Et, inconsciemment provoqué à ce geste par l’humilité de l’homme, il le saisit par le bras comme pour l’obliger à croire. Il ne voulait pas lui faire de mal et ne l’avait touché que très légèrement, mais l’homme poussa un hurlement comme si K. l’avait saisi avec des tenailles rougies au feu au lieu de l’effleurer du doigt. Ce cri ridicule acheva d’excéder K.; si on ne croyait pas qu’il était accusé, c’était tant mieux après tout; peut-être même l’homme le tenait-il pour un juge; en guise d’adieu, il le serra plus fort, le repoussa jusque sur le banc et s’en alla.
«La plupart des accusés sont horriblement sensibles!» dit l’huissier.
Derrière eux, presque tous les gens qui attendaient se groupèrent autour de l’homme qui avait déjà cessé de crier et semblèrent l’interroger sur les détails de l’incident. K. vit alors venir un gendarme qu’on reconnaissait surtout à son sabre dont le fourreau, à en juger du moins sur la couleur, devait être en aluminium. K. en fut si étonné qu’il tâta l’arme pour savoir. Le gendarme, qui avait été attiré par le cri de l’accusé, demanda ce qui s’était passé. L’huissier chercha à le rassurer en quelques mots, mais le gendarme déclara qu’il devait aller se rendre compte par lui-même, salua et partit à petits pas rapides: c’était sans doute la goutte qui rendait ses pas si brefs.

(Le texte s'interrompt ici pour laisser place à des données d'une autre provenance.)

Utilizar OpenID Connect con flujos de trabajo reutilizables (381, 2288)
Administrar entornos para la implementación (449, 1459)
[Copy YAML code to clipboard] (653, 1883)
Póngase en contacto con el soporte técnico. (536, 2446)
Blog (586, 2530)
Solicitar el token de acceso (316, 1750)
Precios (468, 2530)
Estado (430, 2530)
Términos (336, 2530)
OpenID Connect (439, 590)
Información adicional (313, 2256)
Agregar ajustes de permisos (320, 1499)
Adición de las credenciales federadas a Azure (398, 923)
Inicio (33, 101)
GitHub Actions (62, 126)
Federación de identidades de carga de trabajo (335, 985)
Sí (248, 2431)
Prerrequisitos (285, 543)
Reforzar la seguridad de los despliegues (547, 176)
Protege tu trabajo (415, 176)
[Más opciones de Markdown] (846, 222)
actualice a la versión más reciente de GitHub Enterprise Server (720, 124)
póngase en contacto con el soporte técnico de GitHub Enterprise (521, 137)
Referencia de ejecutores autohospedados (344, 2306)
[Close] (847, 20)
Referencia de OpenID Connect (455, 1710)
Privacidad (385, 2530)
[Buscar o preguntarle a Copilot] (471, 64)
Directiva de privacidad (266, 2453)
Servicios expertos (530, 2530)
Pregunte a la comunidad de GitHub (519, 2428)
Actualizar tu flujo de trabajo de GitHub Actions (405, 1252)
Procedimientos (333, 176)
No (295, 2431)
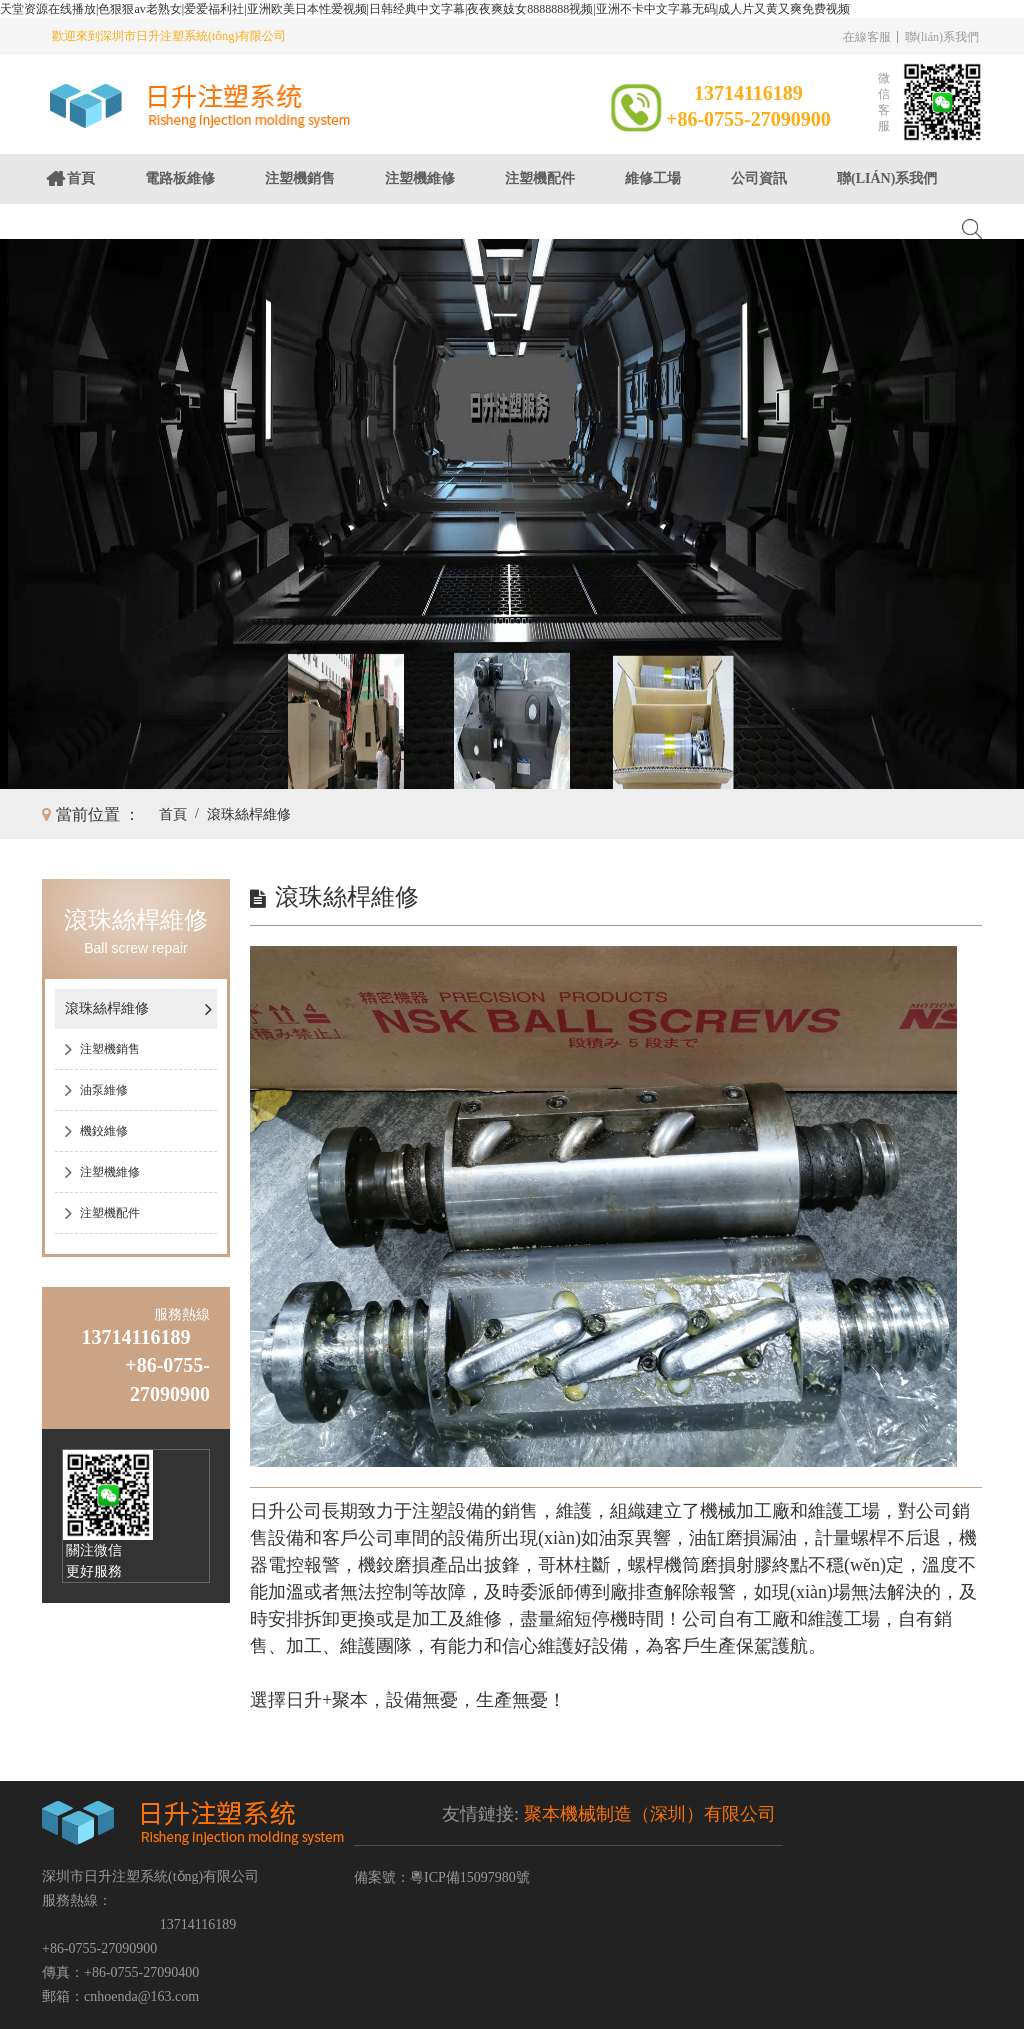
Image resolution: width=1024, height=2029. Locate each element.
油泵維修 (104, 1090)
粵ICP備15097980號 (470, 1877)
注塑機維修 (420, 178)
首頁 (81, 178)
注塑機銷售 (300, 178)
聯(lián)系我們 (942, 37)
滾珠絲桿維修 (249, 814)
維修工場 (653, 178)
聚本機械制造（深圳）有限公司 (650, 1814)
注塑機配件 (540, 178)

K. ne s’inquiéta pas longtemps de lui ni des gens du couloir, car il découvrit vers le milieu un passage sans porte qui lui permettait d’obliquer à droite. Il demanda à l’huissier si c’était là le bon chemin, l’huissier lui fit oui de la tête et K. s’engagea dans le passage. Il lui était pénible d’être toujours obligé de précéder d’un ou deux pas son compagnon, car cette façon de marcher pouvait le faire prendre, au moins ici, pour un criminel qu’on amène au juge. Il attendait donc fréquemment son guide, mais celui-ci reprenait toujours un léger retard. Pour couper court à ce malaise, K. finit par déclarer:
«J’en ai assez vu, maintenant je voudrais partir.
– Vous n’avez pas encore tout vu, dit l’huissier avec une désespérante candeur.

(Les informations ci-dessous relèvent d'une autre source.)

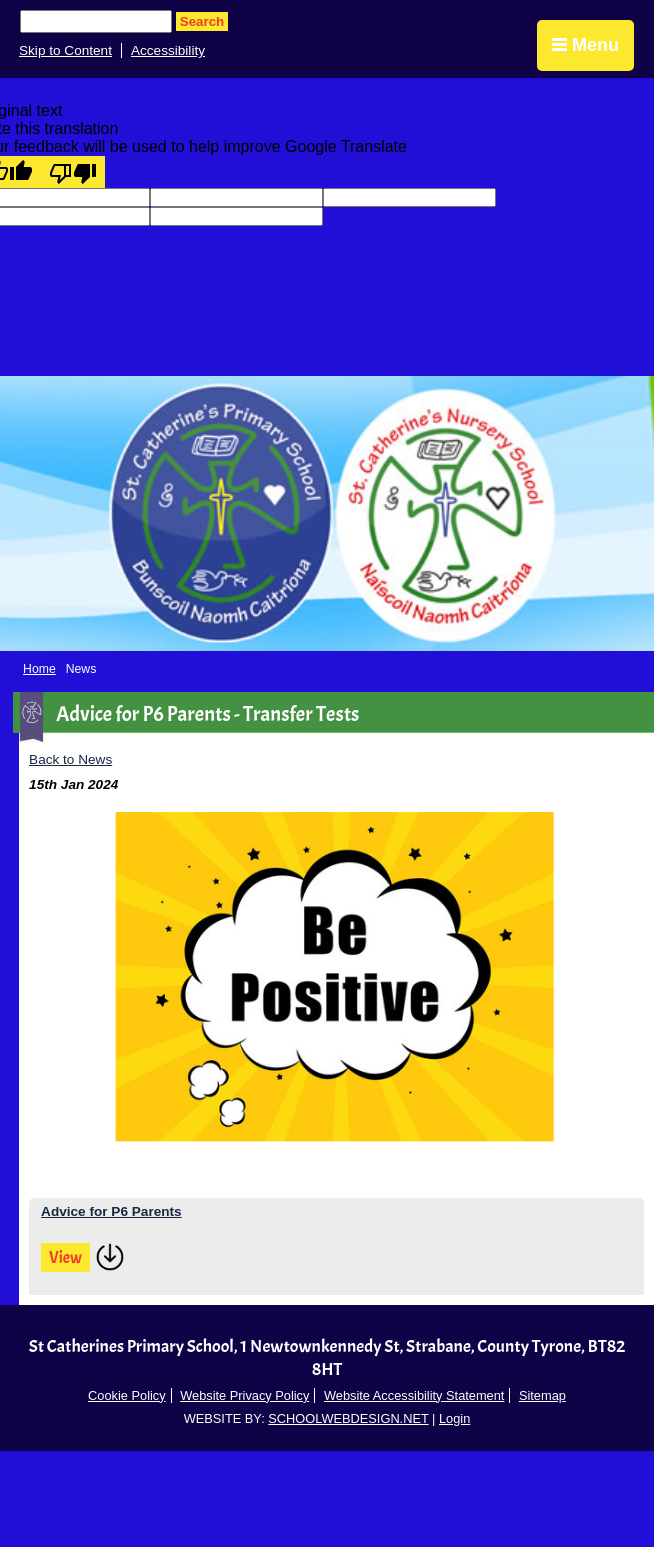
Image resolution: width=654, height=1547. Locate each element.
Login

– Je ne veux pas tout voir, dit K. qui se sentait d’ailleurs réellement fatigué, je veux m’en aller; par où sort-on?
– Vous n’êtes tout de même pas perdu? demande l’huissier étonné. Vous n’avez qu’à tourner au coin et à reprendre le couloir jusqu’à la porte.

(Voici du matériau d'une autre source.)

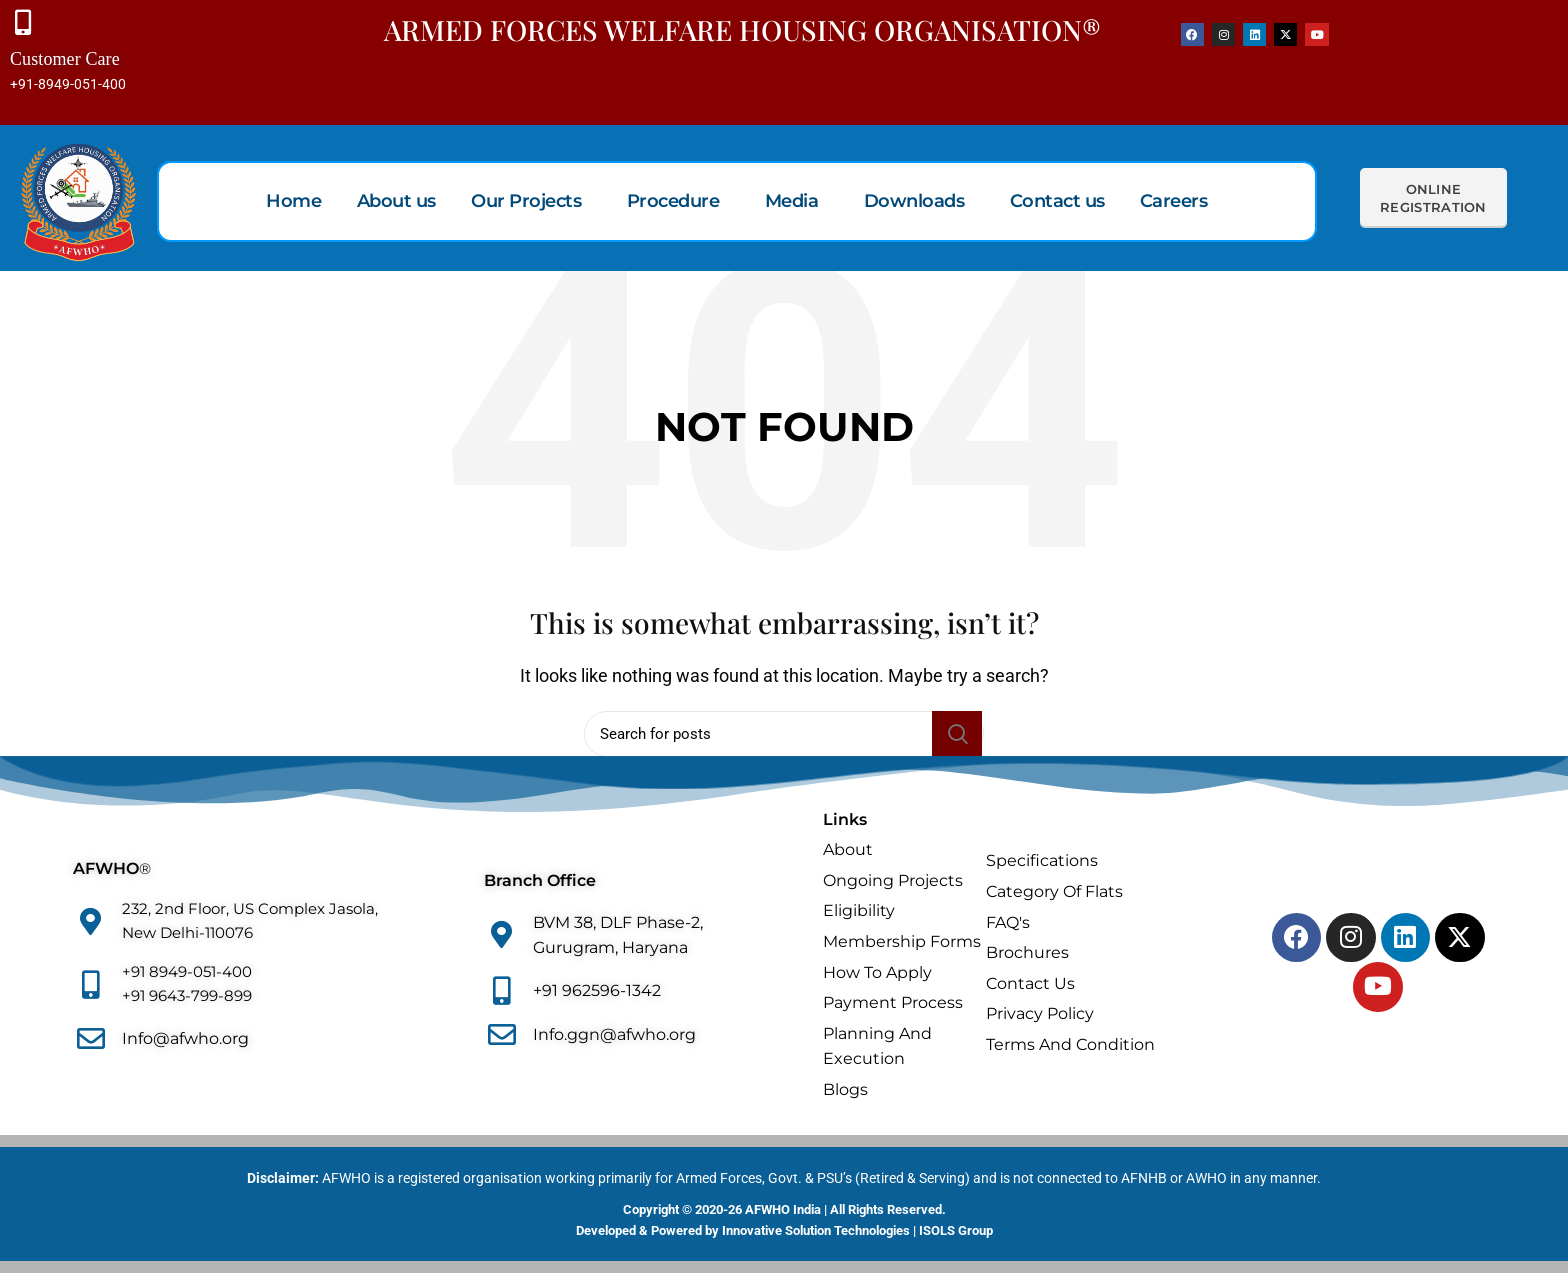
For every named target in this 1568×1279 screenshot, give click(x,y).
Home (305, 206)
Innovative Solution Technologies (816, 1235)
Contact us (1048, 206)
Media (790, 206)
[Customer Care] (25, 25)
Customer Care (65, 65)
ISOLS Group (956, 1235)
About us (404, 206)
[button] (536, 206)
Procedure (674, 206)
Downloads (908, 206)
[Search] (784, 739)
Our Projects (531, 206)
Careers (1162, 206)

– Venez avec moi, dit K.; montrez-moi le chemin, autrement je me tromperai; il y en a tant!
– Mais c’est le seul! dit l’huissier d’un ton déjà réprobateur. Je ne peux pas revenir avec vous, il faut que je porte mon message, et j’ai déjà perdu beaucoup de temps pour vous.
– Suivez-moi, répéta K. violemment, comme s’il venait de prendre l’huissier en flagrant délit de mensonge.
– Ne criez donc pas comme ça! souffla l’huissier, c’est plein de bureaux partout; si vous ne voulez pas revenir tout seul, accompagnez-moi encore un instant, ou bien attendez ici que j’aie fait ma commission.
– Non! non! dit K., je n’attends pas; il faut me suivre tout de suite.»
Il n’avait pas encore eu le temps d’inspecter l’endroit où il se trouvait; ce ne fut qu’en voyant s’ouvrir une des nombreuses portes de bois qui l’entouraient qu’il examina les lieux. Une jeune fille, attirée sans doute par son cri, se présenta: Que désirait monsieur? Derrière elle, on voyait au loin un homme qui s’avançait aussi dans la pénombre. K. regarda l’huissier; cet individu lui avait pourtant déclaré que personne ne s’inquiétait de lui! Maintenant il avait déjà deux bureaucrates sur les bras! Un peu plus, tous les employés viendraient lui tomber sur le dos pour lui demander ce qu’il faisait. La seule explication plausible qu’il pût donner de sa présence révélerait sa qualité d’accusé; il lui faudrait dire la date du prochain interrogatoire; et c’était justement ce qu’il ne voulait pas, car il n’était venu que par curiosité, ou – explication encore plus impossible à donner – guidé par le désir de constater que l’intérieur de cette justice était aussi répugnant que ses dehors; et il lui semblait bien ne s’être pas trompé; il ne voulait pas aller plus loin, il en avait assez, il se sentait suffisamment oppressé par ce qu’il avait vu jusque-là; il ne serait déjà plus en état de faire face à la situation s’il rencontrait un des hauts fonctionnaires qui pouvaient surgir à tout moment de la première porte venue; il voulait s’en aller, partir avec l’huissier, ou même seul s’il le fallait.